Pak Salam memberi nama panggilan seorang mantan editor “gunung manusia” karena posturnya yang besar. Ketika mereka naik di belakang sepeda motor editor setelah bekerja di musim dingin Delhi, dia melindungi Pak Salam dari angin.

Mereka sering bersama; ketika temannya mendapatkan surat izin mengemudi, Pak Salam selalu bersamanya.

“Saya pergi ke doa saya setiap hari, dan dia pergi ke kuil setiap hari,” kata Pak Salam. “Dan saya dulu sangat menghormatinya karena itu.”

Beberapa tahun yang lalu, hal-hal mulai berubah. Pesan WhatsApp datang terlebih dahulu.

Editor mulai meneruskan kepada Pak Salam beberapa informasi salah tentang Muslim: misalnya, bahwa Muslim akan menguasai India dalam 20 tahun karena wanita mereka melahirkan setiap tahun dan laki-laki mereka diizinkan memiliki empat istri.

“Awalnya, saya berkata, ‘Mengapa kau ingin terlibat dalam semua ini?’ Saya pikir dia hanya seorang pria tua yang mendapat semua ini dan meneruskannya,” kata Pak Salam. “Saya memberinya manfaat keraguan.”

Titik puncaknya terjadi dua tahun yang lalu, ketika Yogi Adityanath, anak didik Modi, terpilih lagi sebagai pemimpin Uttar Pradesh, negara bagian yang padat penduduk di sebelah Delhi di mana keluarga Salam tinggal. Adityanath, yang lebih terbuka bersikap agresif daripada Modi kepada Muslim, menjalankan pemerintahan dalam jubah safron seorang biksu Hindu, sering menyambut kerumunan besar peziarah Hindu dengan bunga, sambil menindak tegas tampilan publik keimanan Muslim.

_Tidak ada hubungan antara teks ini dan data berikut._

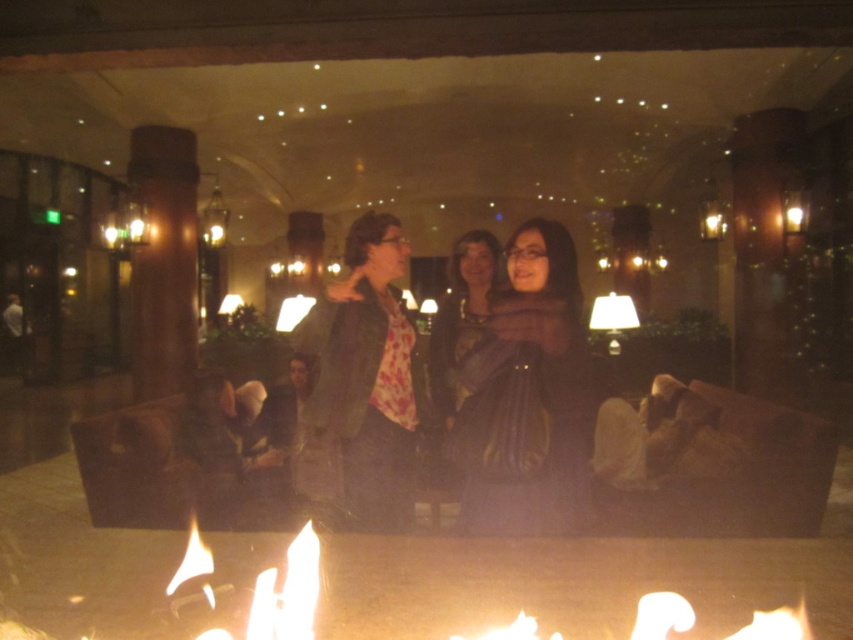 Does silky black dress at center appear on the right side of matte black jacket at center?

Correct, you'll find silky black dress at center to the right of matte black jacket at center.

Is point (537, 461) in front of point (357, 518)?

Yes, point (537, 461) is in front of point (357, 518).

Does point (566, 289) come behind point (392, 467)?

No.

Find the location of a particular element. The width and height of the screenshot is (853, 640). silky black dress at center is located at coordinates (527, 396).

Is flamefire at lower center wider than matte black jacket at center?

Yes, flamefire at lower center is wider than matte black jacket at center.

Does flamefire at lower center have a lesser width compared to matte black jacket at center?

No, flamefire at lower center is not thinner than matte black jacket at center.

Between point (630, 595) and point (380, 250), which one is positioned behind?

Point (380, 250)

Where is `flamefire at lower center`? This screenshot has height=640, width=853. flamefire at lower center is located at coordinates (572, 582).

Who is positioned more to the right, flamefire at lower center or silky black dress at center?

From the viewer's perspective, silky black dress at center appears more on the right side.

Is point (401, 552) farther from camera compared to point (518, 364)?

No, (401, 552) is in front of (518, 364).

Image resolution: width=853 pixels, height=640 pixels. What are the coordinates of `flamefire at lower center` in the screenshot? It's located at (572, 582).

Pada hari penghitungan suara, teman itu terus menelepon Pak Salam, bersukacita karena Adityanath unggul. Hanya beberapa hari sebelumnya, teman itu sedang mengeluh tentang pengangguran yang meningkat dan kesulitan anak laki-lakinya untuk menemukan pekerjaan selama masa jabatan pertama Adityanath.

“Saya berkata, ‘Anda sangat senang sejak pagi, apa yang Anda dapatkan?’” kenangnya saat bertanya pada temannya.

“Yogi mengakhiri sholat Jumat,” jawab teman itu, merujuk pada sholat Muslim di hari Jumat yang sering meluap ke jalan-jalan.

“Itulah hari saya mengucapkan selamat tinggal,” kata Pak Salam, “dan dia tidak pernah kembali ke dalam hidup saya setelah itu.”